The fifth generation technology standard for mobile phone networks, commonly known simply as 5G, began deploying worldwide since 2019 as a successor for the fourth generation networks that most devices use worldwide.
What’s all the fuss about?
5G has a greater bandwidth capacity than its predecessors, which allows for more devices to be connected without slowing down your connection speed as it happened with previous networks. This is thanks to the fact that the 5G network is up to 100 times faster than the current 4G network.
Although the high-speed of this new technology seems to be more than favourable, it is exactly the speed with which everything else has to change in order for new devices, agency systems and cyber technology have to catch up to be up to date with the network.
It is expected that it will take years for a significant adoption of the 5G network to happen worldwide. The industry trade group GSMA has estimated that it will not be until 2025 when just half of mobile connections will be under the 5G network.
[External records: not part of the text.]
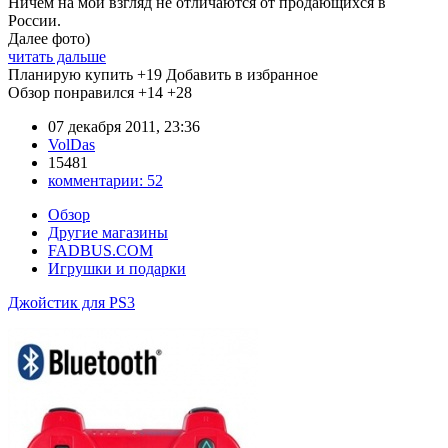
Ничем на мой взгляд не отличаются от продающихся в
России.
Далее фото)
читать дальше
Планирую купить
+19
Добавить в избранное
Обзор понравился
+14
+28
07 декабря 2011, 23:36
VolDas
15481
комментарии:
52
Обзор
Другие магазины
FADBUS.COM
Игрушки и подарки
Джойстик для PS3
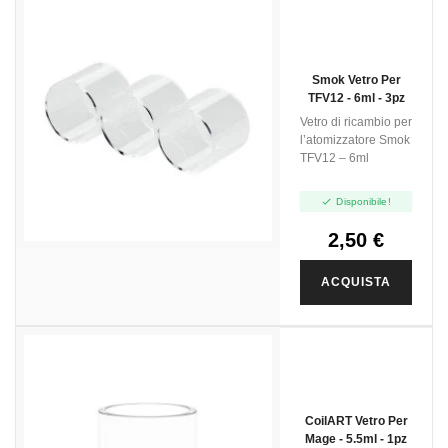
Smok Vetro Per
TFV12 - 6ml - 3pz
Vetro di ricambio per
l’atomizzatore Smok
TFV12 – 6ml

Disponibile!
2,50 €
ACQUISTA
CoilART Vetro Per
Mage - 5.5ml - 1pz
Precisely because of the time frame that is needed to catch up to the speed of the latest network is the reason why so many concerns regarding 5G security exist. Which is why not only does the 5G network provide a great deal of work for the technology industry to suit the network’s capacity, but it also comes with some major implications for intelligence and cybersecurity officials.
This is because the fifth generation network could provide a larger attack surface for adversaries who are not familiar enough to put up some defence mechanisms to stay protected from cyber attacks.
Because the network is so new, there still isn’t a real scope of the cyber threats that are emerging or that could emerge in the future. So far, the banking, medical, energy and telecommunications industries are those whose infrastructure is more prone to a cyber attack through the 5G network as they make the transition from 4G to 5G.
As an attempt to gain the public’s trust, government cybersecurity and infrastructure agencies all over the world are looking for ways in which they can become public with their cybersecurity practices so that they may incentivise companies in the private sector to take critical steps towards protecting their data and online presence.
To back up the sentiment, Bob Kolasky, director of the Cybersecurity and Infrastructure Security Agency’s National Risk Management Center in the United States said:
“We want to be somewhat public in the steps we’ve taken because we think that incentivises and encourages other critical infrastructure companies, state governments, private sector critical infrastructure companies to look at what the federal government is doing.” – Bob Kolasky
The 5G network comes with “blended operation” vulnerabilities in the supply-chain sector which meshes the physical and virtual worlds by combining insider threats and other types of cyber threats.
A Government’s Duty to Share Cyber Threat Information
In order for businesses, enterprises and citizens of the world to stay protected, every country counts with a specific organisation that is focused towards safeguarding the cyber security integrity of its citizens and economy.
However, it is no easy task to keep every enterprise and individual in a country safe from a cyber attack, which is why government agencies and organisations share cyber threat information with the purpose of improving their individual posture in the fight against cyber crime.
Building these types of relationships has been a crucial part for the government to stay informed about its citizens’ cybersecurity practices, while acknowledging and sharing the probable threats that one could encounter.
So, how is this information shared and handled?
Well, although the whole idea seems to be as easy as sending out a newsletter, you actually have to dig for it and look for publications made regarding the subject. And if you’re not involved in the field of cybersecurity, you may have a difficult time finding it.
In order to facilitate sharing such information, government organisations continuously publish commercial cyber threat information on news feeds, blogs, public official websites and data feeds. This means that in order to stay informed, you will really have to stay up to date with government publications regarding cyber security threats.
The Reason You Should Stay Updated
Businesses and organisations of the private and public sector have seen a significant increase in the frequency of cyber attacks. Not only have these attacks grown in density and frequency but they are becoming more and more sophisticated by the day.
This makes it easier for cyber criminals to have access to personal and professional data, an enterprise’s day-to-day activities and even client information you may have stored in your database.
As cyber criminals are motivated, persistent and agile it’s not a thing of the other world anymore to fall victim to a cyber threat.